As a developer I’m something of a product nut. I don’t want to call myself a serial entrepreneur as would be in vogue right now, since that implies that I execute on all of these ideas. I have a notebook and from front to back I use it for my day to day notes on the products I am executing on. When I flip it over I write back to front all of the ideas that could be.
When thinking about any idea involving some kind of social networking it almost always has what is described as the cold start problem. This is most prevalent when your network is designed to bring two types of people together. For example LinkedIn needs to have job listings and recruiters in order for professionals to find it valuable. Organizations and recruiters need to see that there are real candidates using the platform before they find it useful. It’s a classic chicken or egg problem that plagues many a founder.
The prevailing wisdom here is in order to solve this issue you need to focus on a small subset of your market. The product needs to cater to a niche market which will become the tinder for the eventual growth you seek. This involves creating a product that is valuable for one side individually. Using LinkedIn as an example again, by creating a great platform for young technology professionals to connect they were eventually able to get the recruiters and organizations and the larger community they sought.
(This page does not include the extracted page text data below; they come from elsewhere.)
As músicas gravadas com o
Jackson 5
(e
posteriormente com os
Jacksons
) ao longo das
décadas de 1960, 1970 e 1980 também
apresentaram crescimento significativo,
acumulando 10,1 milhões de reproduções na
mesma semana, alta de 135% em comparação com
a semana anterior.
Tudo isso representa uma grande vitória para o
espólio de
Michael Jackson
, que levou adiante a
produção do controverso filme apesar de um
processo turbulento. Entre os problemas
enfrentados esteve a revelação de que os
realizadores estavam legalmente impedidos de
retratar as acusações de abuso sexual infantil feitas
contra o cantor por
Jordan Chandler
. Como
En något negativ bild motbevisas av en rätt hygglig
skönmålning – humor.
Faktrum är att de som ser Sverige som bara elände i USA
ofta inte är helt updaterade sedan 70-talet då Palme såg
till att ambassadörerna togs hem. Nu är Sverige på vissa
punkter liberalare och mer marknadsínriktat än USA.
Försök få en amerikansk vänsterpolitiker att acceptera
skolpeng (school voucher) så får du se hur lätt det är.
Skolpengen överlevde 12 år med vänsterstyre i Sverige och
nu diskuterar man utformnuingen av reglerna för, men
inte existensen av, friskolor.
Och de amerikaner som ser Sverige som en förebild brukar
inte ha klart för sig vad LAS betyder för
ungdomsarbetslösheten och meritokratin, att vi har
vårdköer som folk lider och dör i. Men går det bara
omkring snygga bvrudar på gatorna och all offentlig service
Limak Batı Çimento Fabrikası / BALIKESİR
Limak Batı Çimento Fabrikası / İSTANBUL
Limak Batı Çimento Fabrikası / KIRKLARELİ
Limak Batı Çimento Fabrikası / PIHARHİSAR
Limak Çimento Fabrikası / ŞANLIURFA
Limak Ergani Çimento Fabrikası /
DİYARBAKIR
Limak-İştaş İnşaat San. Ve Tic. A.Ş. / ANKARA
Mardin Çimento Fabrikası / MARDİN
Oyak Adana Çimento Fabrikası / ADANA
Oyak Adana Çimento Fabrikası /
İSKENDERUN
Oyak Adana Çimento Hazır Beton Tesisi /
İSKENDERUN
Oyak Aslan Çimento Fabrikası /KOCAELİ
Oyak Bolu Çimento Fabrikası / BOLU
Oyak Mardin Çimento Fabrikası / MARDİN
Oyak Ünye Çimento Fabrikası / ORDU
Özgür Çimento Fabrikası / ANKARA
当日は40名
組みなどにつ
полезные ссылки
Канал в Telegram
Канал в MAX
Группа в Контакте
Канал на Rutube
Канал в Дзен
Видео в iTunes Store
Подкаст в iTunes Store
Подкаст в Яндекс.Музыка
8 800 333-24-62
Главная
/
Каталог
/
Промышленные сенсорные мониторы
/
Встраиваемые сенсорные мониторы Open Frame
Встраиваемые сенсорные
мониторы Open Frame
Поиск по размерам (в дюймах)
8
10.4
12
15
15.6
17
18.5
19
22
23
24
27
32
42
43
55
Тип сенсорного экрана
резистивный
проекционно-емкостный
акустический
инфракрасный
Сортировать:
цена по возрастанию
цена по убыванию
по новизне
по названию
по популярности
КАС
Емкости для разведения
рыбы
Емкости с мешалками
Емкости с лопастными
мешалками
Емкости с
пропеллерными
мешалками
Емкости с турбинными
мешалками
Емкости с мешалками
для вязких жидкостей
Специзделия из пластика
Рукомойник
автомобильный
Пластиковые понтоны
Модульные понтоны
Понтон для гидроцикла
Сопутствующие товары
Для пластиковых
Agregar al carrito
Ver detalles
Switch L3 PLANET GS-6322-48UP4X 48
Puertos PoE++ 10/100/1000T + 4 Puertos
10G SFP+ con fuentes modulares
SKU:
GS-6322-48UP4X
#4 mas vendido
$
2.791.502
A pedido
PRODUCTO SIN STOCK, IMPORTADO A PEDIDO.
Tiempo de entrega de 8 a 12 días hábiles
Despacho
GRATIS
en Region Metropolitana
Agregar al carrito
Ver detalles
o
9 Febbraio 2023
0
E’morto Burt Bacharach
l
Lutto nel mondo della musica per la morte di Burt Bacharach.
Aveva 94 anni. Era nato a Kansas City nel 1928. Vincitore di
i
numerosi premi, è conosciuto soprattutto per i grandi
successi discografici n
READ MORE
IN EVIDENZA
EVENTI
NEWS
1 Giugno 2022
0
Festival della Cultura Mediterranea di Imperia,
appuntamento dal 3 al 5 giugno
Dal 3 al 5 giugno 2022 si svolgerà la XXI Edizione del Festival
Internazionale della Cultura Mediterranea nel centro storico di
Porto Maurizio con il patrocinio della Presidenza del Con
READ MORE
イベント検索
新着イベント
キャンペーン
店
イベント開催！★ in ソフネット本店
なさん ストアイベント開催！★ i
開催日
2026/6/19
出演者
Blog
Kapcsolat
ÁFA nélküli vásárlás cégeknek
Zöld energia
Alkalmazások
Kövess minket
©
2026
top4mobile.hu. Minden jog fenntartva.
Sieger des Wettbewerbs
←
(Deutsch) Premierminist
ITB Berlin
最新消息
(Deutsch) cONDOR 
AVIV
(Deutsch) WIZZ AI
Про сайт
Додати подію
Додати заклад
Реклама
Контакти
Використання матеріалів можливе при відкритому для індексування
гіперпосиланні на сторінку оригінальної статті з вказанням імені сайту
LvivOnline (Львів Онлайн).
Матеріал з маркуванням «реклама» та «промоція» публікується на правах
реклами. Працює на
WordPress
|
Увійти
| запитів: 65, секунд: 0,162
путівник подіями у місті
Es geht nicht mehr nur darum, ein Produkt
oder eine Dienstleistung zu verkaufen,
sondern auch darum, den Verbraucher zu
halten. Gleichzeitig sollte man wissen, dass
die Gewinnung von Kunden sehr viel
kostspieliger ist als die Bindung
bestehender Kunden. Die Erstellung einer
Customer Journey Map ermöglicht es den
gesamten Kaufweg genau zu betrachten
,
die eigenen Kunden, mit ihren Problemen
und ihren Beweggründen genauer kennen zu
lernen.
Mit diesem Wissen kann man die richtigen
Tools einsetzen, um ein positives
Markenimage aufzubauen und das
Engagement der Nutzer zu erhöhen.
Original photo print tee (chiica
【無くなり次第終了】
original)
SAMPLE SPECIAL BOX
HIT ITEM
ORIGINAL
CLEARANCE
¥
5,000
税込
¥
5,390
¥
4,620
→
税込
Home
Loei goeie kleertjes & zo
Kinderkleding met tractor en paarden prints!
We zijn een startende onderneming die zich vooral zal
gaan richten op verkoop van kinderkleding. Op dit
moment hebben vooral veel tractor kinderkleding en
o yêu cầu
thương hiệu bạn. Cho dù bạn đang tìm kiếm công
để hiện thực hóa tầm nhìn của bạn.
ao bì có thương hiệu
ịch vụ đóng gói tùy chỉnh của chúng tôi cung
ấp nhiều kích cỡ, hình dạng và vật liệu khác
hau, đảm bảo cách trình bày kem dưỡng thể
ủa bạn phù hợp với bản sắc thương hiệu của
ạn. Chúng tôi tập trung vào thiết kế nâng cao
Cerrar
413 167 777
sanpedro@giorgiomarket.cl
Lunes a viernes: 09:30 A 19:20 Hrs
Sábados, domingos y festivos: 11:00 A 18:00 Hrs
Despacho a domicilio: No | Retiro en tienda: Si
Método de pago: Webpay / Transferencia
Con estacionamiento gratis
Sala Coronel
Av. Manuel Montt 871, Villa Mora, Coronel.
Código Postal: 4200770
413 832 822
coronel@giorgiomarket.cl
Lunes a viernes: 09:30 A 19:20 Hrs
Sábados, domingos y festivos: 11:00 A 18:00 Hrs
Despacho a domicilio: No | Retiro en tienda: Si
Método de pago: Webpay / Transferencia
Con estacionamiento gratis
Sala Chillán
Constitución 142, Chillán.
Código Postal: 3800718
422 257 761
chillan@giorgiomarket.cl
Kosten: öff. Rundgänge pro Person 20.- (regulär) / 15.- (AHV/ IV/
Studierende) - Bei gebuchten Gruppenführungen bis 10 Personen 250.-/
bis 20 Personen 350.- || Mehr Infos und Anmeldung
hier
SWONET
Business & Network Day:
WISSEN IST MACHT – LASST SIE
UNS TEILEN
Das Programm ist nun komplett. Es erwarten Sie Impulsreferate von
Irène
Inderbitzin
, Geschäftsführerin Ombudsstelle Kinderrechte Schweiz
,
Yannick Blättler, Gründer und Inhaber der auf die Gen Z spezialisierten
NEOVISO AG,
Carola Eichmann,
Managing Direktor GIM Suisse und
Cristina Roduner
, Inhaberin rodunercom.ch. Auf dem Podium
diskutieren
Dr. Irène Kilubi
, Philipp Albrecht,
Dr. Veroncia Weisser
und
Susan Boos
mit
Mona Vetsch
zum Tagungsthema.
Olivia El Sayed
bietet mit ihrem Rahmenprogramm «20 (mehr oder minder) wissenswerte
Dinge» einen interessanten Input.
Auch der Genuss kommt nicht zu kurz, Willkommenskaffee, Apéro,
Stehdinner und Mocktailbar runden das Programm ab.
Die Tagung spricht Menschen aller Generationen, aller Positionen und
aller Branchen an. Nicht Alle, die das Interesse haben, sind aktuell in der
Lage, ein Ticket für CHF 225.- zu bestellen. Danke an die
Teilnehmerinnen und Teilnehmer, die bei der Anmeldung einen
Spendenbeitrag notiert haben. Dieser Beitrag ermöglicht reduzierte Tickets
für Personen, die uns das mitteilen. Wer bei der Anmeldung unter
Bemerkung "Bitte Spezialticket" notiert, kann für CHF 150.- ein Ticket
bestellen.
Word of Mouth vs. Network Effects
So once we decide on a niche market for our product, how is it that we can get that product to spread within that niche. It would be easy to say well if one friend tells another friend tells another colleague we’ll have growth. This is what we commonly refer to as word of mouth and while it is one component of a great product, it does not ensure it’s survival or longevity. Think of how many products friends tell you about vs. how many you actually go out and use. People are making recommendations all the time to us but only a small percentage of those actually become products we love and recommend ourselves.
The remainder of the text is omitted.